So what? That does not make censorship morally acceptable. This would be the
same as saying that using slave labor is ok, if you do it in a country that
already accepts slavery anyway, and you are treating you slaves better.

> And by surfacing better information for queries, it can also help people
> finding what they want for things that are not censored.

Once the state is performing censorship there is no such thing as "better
information". If all information is filtered by the government, then all
information is suspicious.

> but do consider how lives of hundreds of millions of people will be affected
> by your actions/inactions.

I have profound sympathy for the victims of authoritarian regimes, and I
absolutely do not believe that the way to help them is to collaborate with the
very system that oppresses them.
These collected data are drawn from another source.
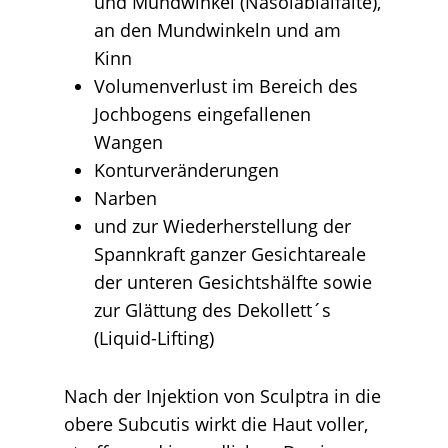
und Mundwinkel (Nasolabialfalte),
an den Mundwinkeln und am
Kinn
Volumenverlust im Bereich des
Jochbogens eingefallenen
Wangen
Konturveränderungen
Narben
und zur Wiederherstellung der
Spannkraft ganzer Gesichtareale
der unteren Gesichtshälfte sowie
zur Glättung des Dekollett´s
(Liquid-Lifting)
Nach der Injektion von Sculptra in die
obere Subcutis wirkt die Haut voller,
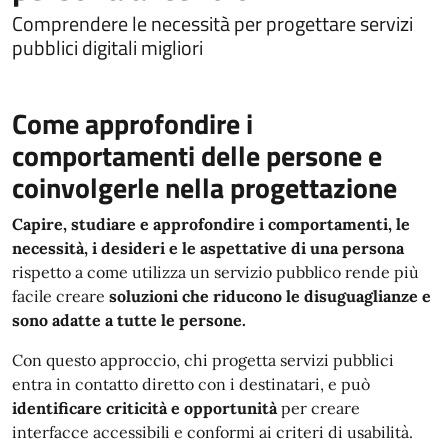
Comprendere le necessità per progettare servizi
pubblici digitali migliori
Come approfondire i
comportamenti delle persone e
coinvolgerle nella progettazione
Capire, studiare e approfondire i comportamenti, le
necessità, i desideri e le aspettative di una persona
rispetto a come utilizza un servizio pubblico rende più
facile creare
soluzioni che riducono le disuguaglianze e
sono adatte a tutte le persone.
Con questo approccio, chi progetta servizi pubblici
entra in contatto diretto con i destinatari, e può
identificare criticità e opportunità
per creare
interfacce accessibili e conformi ai criteri di usabilità.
Pretending otherwise sounds like Newspeak to
me.

> I know some people prefer to stick their noses up and hold what they
> perceive as the moral high ground

Maybe some people are like that, but this is unimportant. The important thing
is this: you have to put your own oxygen mask on before helping others. If we
in the west allow our companies to collaborate with systems that hold values
that are repugnant to our own, then we will become like those systems, not the
other way around. There will be nowhere to hide. No thank you.

Let's not be naive: say what you want about the Chinese government, but they
are not imbeciles. If they did not perceive Dragonfly as something that would
help them maintain their repressive apparatus, they would not allow it.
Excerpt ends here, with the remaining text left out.